This sector could have all its EBITDA eaten up in a year
Today's market mayhem is idiosyncratic in nature, in terms of both upside and downside risk.
Despite the tech bull run we've seen of late, higher rates have put the pinch on long-duration assets.
In this interview, KKR Partner Jeremiah Lane exposes one sector that could be in the firing line moving forward due to its level of leverage.
"They are very high quality businesses, but they are very highly levered... [It] could eat up almost all of the EBITDA that they generate in a year."
He also runs through the ongoing stress in the banking system, and why KKR's Global Credit Opportunities Fund is so well suited to today's market.
Note: This interview was filmed on 27 August 2023.
Edited transcript
First, I would say that we don't see the early indicators of broad-based credit stress. I think that the sectors that I am more worried about are probably some sectors that historically have been very strong performers.
One example would be the software space. Software has been one of the best performing sectors in high yield and loans over the last 10 years. As a result of how well it performed, companies were bought and sold at higher and higher multiples, and more and more leverage was put on these businesses. They are very high quality businesses, but they are very highly levered. And I do think that there is a challenge for some of these businesses that may be 8, 9, 10 times levered, where if SOFR is more than 5% and they might be paying 500 over SOFR, they're paying more than 10% on a huge amount of debt. That could eat up almost all of the EBITDA that they generate in a year.
And so I think that some sectors like that specifically that are more highly levered, are areas of concern.
Again, we don't see that being enough of a broad-based phenomenon to drive real pain in the market overall. It can drive pain in that individual sub-sector, but if software is weakening while consumer starts to come back and healthcare margins start to recover and building products continue to chug along, we think that sets up as a very acceptable environment for us to pursue our strategy of taking targeted bets on individual credits that we think are really set up to perform.

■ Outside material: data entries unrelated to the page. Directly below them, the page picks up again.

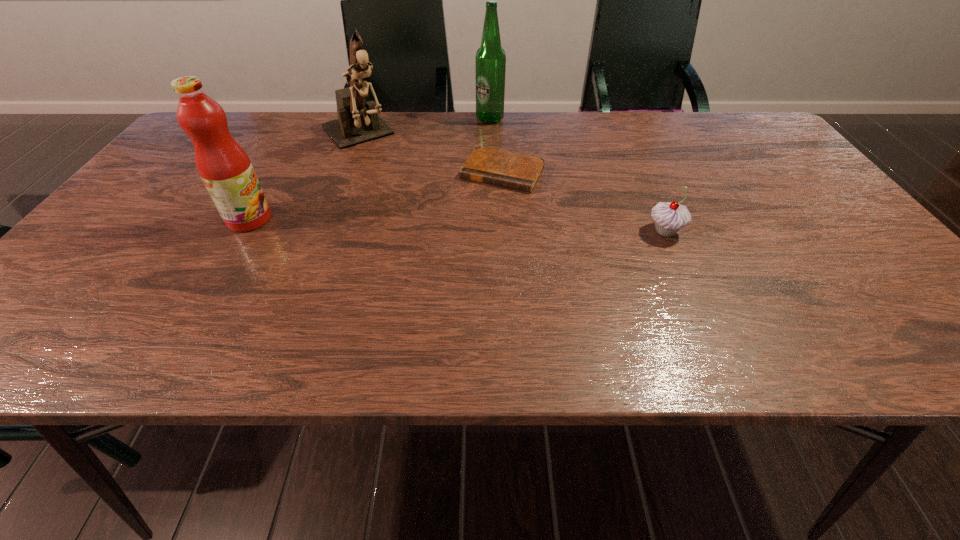 This screenshot has height=540, width=960. Identify the location of vacant space located 0.220m on the spine side of the shortest object. (456, 249).

At what (x,y) coordinates should I click in order to perform the action: click on blank area located on the front-facing side of the figurine. Please return your answer as a coordinate pair (x, y). The image size is (960, 540). Looking at the image, I should click on (413, 202).

I want to click on free spot located on the front-facing side of the figurine, so click(x=437, y=230).

Find the location of a particular element. free space located on the front-facing side of the figurine is located at coordinates (417, 207).

Image resolution: width=960 pixels, height=540 pixels. Identify the location of free region located on the label of the beer bottle. (490, 136).

This screenshot has height=540, width=960. What are the coordinates of `free space located on the label of the beer bottle` in the screenshot? It's located at (490, 150).

Where is `vacant area situated 0.260m on the label of the beer bottle`? The width and height of the screenshot is (960, 540). vacant area situated 0.260m on the label of the beer bottle is located at coordinates (489, 174).

Identify the location of diary that is positioned at the far edge. The image size is (960, 540). (501, 168).

The width and height of the screenshot is (960, 540). What are the coordinates of `figurine at the far edge` in the screenshot? It's located at (358, 122).

You are a GUI agent. You are given a task and a screenshot of the screen. Output one action in this format:
    pyautogui.click(x=<x>, y=<y>)
    Task: Click on the beer bottle present at the far edge
    This screenshot has width=960, height=540.
    Given the screenshot: What is the action you would take?
    pyautogui.click(x=490, y=58)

How tight is bank lending, and what impact is this having on credit markets?
I think that the banks are definitely in a more conservative posture than they've been. I think if you go back to 2022, most of the large investment banks ended up committed to financings that they were ultimately not able to sell to the market at the prices they expected. And as a result, they experienced some losses on selling down that paper. In some cases, they still own that paper. And I think that they are not eager to replicate those problems.
Similarly, I think that there is a concern that after the failures of Silicon Valley Bank and Signature and First Republic, that the large banks are going to have higher capital requirements, and potentially be required to hold a different mix of assets. And that also contributes to them being just a little bit more risk averse in terms of what they're committing to. I think it creates an opportunity. It creates an opportunity for the private credit market to step in and facilitate transactions. It creates an opportunity for the leveraged credit market to refinance out private credit. It creates an opportunity for the leveraged credit market to get better terms on new loans and bonds that are being created, and hopefully get better spreads and yields.